I didn't mean to sound cold - I just read Izagirre is out with a broken collarbone - Terrible! -Get well soon, Gorka!


----------



## 9W9W (Apr 5, 2012)

Team Goryl going strong! all this without Froome. 

Pozzovivo and Teklehamenot are complete fails, with something like negative five points between these two. Rohan Dennis will hopefully come through today.


----------



## JSR (Feb 27, 2006)

Unfortunately, Dennis has gone home.


----------



## 9W9W (Apr 5, 2012)

JSR said:


> Unfortunately, Dennis has gone home.


Ha! Way to piss in my cereal man.


----------



## LostViking (Jul 18, 2008)

Argh that smell!

Every old dog must have his day, seems I'm destined to be pack fodder this time around.

How the mighty have fallen!


----------



## il sogno (Jul 15, 2002)

I'm enjoying the race.


----------



## JSR (Feb 27, 2006)

il sogno said:


> I'm enjoying the race.


No doubt! You're en fuego!


----------



## PBL450 (Apr 12, 2014)

il sogno said:


> I'm enjoying the race.


I enjoyed stage 20!


----------



## JSR (Feb 27, 2006)

The Il Sognos hold on FTW in the face of a furious finish by Du Fik Creme thing!


----------



## PJay (May 28, 2004)

Ah, well - middle of the pack.

There is always next year.

LostViking - thanks for setting it up!


----------



## penn_rider (Jul 11, 2009)

Rawr Il Sogno! I came up 30 something points short, might be the closest point wise on RBR. Despite the narrow second place finish, I relish the spanking I put on Viking! 

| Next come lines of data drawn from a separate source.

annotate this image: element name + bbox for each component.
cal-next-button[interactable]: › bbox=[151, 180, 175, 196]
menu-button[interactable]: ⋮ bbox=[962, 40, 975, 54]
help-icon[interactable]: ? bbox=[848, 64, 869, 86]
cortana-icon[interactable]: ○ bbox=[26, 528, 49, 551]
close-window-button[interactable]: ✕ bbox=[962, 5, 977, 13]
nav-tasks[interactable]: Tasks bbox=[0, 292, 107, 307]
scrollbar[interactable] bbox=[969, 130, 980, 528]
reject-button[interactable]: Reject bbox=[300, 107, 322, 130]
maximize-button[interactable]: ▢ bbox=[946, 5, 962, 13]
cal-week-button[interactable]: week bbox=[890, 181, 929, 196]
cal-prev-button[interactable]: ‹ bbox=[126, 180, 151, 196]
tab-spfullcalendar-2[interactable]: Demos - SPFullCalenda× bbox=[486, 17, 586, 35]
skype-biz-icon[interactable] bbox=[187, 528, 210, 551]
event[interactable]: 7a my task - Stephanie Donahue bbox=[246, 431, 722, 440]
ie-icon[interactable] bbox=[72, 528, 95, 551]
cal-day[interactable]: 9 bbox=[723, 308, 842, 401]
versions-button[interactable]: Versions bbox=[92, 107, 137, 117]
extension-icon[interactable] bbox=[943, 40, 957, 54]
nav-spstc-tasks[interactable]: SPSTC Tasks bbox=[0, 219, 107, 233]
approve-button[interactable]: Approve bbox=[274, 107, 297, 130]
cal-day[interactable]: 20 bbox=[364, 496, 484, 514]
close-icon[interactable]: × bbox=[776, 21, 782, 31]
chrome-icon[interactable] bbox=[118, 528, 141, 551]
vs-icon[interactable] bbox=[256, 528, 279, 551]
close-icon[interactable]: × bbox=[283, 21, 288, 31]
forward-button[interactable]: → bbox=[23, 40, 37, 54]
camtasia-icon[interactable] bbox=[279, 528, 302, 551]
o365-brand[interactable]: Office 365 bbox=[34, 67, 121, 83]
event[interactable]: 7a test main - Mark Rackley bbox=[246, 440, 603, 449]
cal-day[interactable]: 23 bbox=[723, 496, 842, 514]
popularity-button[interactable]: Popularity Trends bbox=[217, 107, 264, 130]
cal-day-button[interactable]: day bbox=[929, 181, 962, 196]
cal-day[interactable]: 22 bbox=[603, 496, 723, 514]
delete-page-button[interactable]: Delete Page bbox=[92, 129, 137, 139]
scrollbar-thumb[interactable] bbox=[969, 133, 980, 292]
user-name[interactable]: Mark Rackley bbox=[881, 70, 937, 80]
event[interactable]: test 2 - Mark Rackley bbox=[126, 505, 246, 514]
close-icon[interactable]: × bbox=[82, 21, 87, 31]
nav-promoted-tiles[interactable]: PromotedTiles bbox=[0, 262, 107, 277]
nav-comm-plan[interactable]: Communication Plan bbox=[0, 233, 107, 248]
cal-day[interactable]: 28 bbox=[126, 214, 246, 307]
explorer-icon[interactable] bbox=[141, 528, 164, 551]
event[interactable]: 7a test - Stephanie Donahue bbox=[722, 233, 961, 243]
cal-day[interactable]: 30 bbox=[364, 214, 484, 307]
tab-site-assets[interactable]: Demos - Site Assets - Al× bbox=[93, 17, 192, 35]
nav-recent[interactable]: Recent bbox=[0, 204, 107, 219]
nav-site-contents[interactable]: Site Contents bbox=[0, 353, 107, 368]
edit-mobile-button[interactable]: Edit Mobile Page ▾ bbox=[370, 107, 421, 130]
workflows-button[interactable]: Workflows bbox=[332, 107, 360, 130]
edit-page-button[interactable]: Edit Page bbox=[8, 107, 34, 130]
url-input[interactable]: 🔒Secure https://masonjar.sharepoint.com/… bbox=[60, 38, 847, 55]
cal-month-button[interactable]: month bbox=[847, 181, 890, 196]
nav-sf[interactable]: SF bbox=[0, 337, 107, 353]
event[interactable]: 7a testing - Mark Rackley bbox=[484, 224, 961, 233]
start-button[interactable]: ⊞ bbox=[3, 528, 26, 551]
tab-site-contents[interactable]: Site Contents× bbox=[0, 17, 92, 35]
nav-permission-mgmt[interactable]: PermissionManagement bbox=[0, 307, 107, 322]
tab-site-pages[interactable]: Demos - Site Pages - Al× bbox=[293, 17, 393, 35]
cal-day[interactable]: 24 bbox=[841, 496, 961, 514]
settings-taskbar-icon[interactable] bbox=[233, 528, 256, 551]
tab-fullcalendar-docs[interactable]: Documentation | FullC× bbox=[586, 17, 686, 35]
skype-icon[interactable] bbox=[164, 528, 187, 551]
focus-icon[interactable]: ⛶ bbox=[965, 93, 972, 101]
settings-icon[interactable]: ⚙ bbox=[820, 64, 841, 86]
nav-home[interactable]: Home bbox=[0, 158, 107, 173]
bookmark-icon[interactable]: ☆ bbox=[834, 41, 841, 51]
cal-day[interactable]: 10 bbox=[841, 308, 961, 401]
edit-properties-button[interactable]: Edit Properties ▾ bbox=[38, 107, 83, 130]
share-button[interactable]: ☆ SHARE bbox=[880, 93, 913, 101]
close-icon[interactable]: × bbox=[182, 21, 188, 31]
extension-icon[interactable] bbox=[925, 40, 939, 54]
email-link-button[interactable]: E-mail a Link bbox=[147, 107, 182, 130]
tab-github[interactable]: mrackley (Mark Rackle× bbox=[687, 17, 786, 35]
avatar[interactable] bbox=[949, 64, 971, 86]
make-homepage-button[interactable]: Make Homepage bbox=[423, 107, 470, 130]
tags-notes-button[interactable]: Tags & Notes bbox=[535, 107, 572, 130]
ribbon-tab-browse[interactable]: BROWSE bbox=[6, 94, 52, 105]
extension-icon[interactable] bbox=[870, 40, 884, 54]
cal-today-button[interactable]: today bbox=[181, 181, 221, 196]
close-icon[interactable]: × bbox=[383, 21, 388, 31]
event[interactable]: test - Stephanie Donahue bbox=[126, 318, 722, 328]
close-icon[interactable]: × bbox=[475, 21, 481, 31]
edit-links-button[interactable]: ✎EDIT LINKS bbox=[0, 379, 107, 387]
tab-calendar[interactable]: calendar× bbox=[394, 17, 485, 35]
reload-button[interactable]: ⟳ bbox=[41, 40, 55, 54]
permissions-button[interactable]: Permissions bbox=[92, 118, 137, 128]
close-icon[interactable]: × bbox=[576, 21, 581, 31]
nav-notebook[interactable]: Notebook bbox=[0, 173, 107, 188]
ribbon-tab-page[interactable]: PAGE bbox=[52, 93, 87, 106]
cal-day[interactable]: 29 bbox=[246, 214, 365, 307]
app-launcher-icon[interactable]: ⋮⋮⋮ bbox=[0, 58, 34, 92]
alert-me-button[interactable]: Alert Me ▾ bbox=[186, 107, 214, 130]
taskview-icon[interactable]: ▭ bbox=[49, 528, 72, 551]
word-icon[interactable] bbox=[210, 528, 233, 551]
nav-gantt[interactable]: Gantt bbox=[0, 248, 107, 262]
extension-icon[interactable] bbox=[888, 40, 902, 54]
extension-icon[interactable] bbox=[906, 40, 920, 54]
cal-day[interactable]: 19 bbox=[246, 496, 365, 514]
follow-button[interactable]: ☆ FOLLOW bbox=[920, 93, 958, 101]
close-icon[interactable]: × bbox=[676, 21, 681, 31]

Great tour, great peeps. Chapeau Il Sogno...


----------



## 9W9W (Apr 5, 2012)

Wow. What a reshuffle in the last two days. What happened? I went from 5th to 10th overnight. I guess Greipel win was weighted heavily?


----------



## Wetworks (Aug 10, 2012)

PJay said:


> Ah, well - middle of the pack.


Same for me, after a really strong first week no less. 

Congrats to the podium finishers! And thanks LostViking!


----------



## PBL450 (Apr 12, 2014)

Again, that's LostViking! And congratulations Il Sognos! And the podium! I got my first ever TDF stage win and finished top 1/3rd, I'm happy with that... For now.


----------



## il sogno (Jul 15, 2002)

Thank you, thank you. I don't like Froome but I picked him figuring if Nairo or someone else won, I'd be happy either way. That was fun.


----------